Signs of slower growth appeared in Japan's manufacturing sector in June, suggesting some waning of the upturn seen earlier in the year.
The flash reading of the Nikkei Manufacturing PMI came in at 52.0 in June, down from 53.1 in May and its lowest since last November. The index nevertheless remains in expansion territory, and June's reading rounded off the second-best quarter for over three years. Order book growth was again principally driven by rising exports, albeit with the rate of order book wins moderating slightly in June.
Employment continued to rise at a strong pace as business confidence about the year ahead remained elevated, suggesting companies generally expect the recent slowing to be temporary.
The survey also found further signs of moderate inflationary pressures.
Clearer survey signals
While official data on manufacturing output have been volatile in recent months, the signal from the PMI has been clear: the sector has enjoyed a strong start to the year. Despite the dip in the PMI in June, the first half of the year has seen the strongest upturn for three years, with the index signalling steady growth in each month.
By contrast, the official data have been harder to read, with output falling in as many months as it has risen. A 2.1% decline in January was followed by a 3.1% upturn in February. A subsequent 1.8% drop in production in March was then followed by a 4.0% surge in April (the latest month for which official data are available).
However, cut through this noise and the official data also seem to be signalling a strong year so far on average: the annual rate of increase has accelerated to 7.1%. As such, like the PMI, the official manufacturing data are now also painting the brightest picture for around three years.
Exports drive upturn
While there were signs of an easing in the order book growth in June, with inflows of new business increasing at the slowest pace since last November, rising exports continued to underpin the current upturn. Despite export orders showing the smallest rise for three months during June, the rate of growth remained historically consistent with near double-digit annual expansion in exports.
Sources: IHS Markit, Datastream
Firms remained optimistic about the year ahead. Expectations about future production continued to run well above the survey's historical average despite the degree of optimism softening slightly compared with May.

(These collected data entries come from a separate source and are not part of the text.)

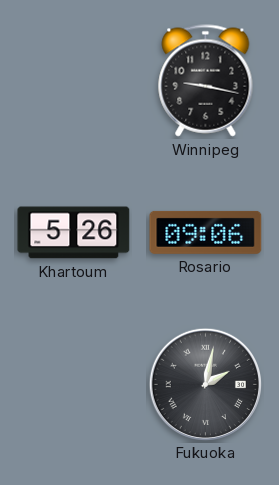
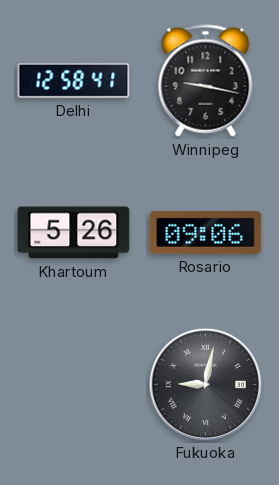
Delhi: none -> 12:58
Fukuoka: 2:02 -> 9:02
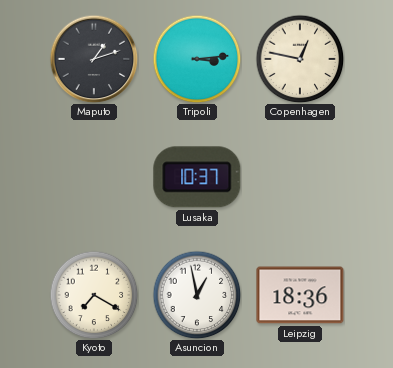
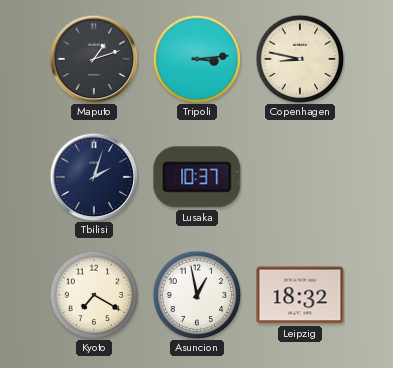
Copenhagen: 12:47 -> 8:47
Tbilisi: none -> 2:03
Leipzig: 18:36 -> 18:32
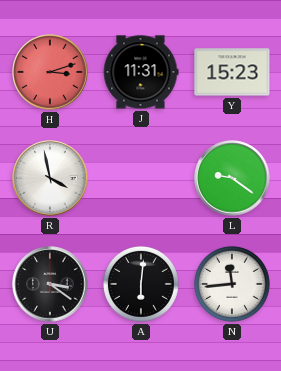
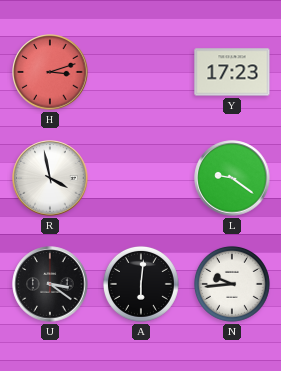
J: 11:31 -> none
Y: 15:23 -> 17:23
N: 11:44 -> 9:44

Buoyant business confidence meanwhile encouraged firms to keep a solid pace of hiring even though backlogs fell for the first time in five months, which suggests that Japanese manufacturers expect the recent slowing to be transient.

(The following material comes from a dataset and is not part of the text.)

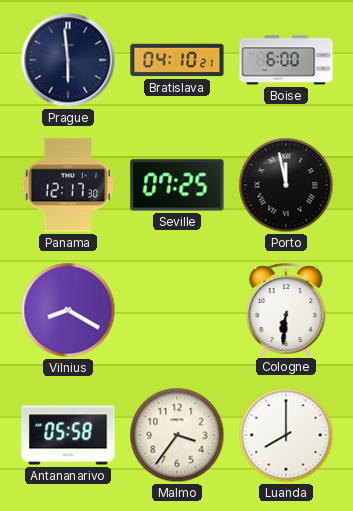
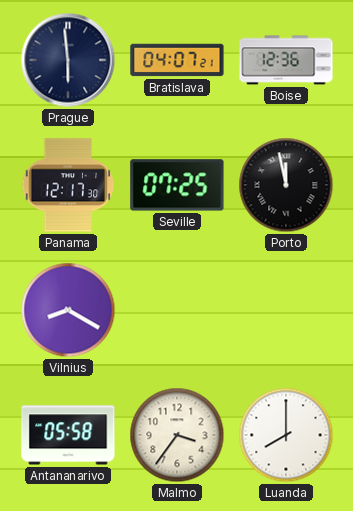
Bratislava: 04:10 -> 04:07
Boise: 6:00 -> 12:36
Cologne: 6:31 -> none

Price gauge hits 2½ year high
Finally, factory gate price pressures reached the highest in over two-and-a-half years in June. Average prices charged for Japan's manufactured goods increased at a rate not seen since November 2014. Furthermore, input cost inflation picked up from May, reflecting greater strains on supply chains, which could result in faster growth of selling prices in coming months.
Such signs of gathering price pressures will be welcomed by the Bank of Japan, as rising industrial prices tend to feed through to higher consumer prices.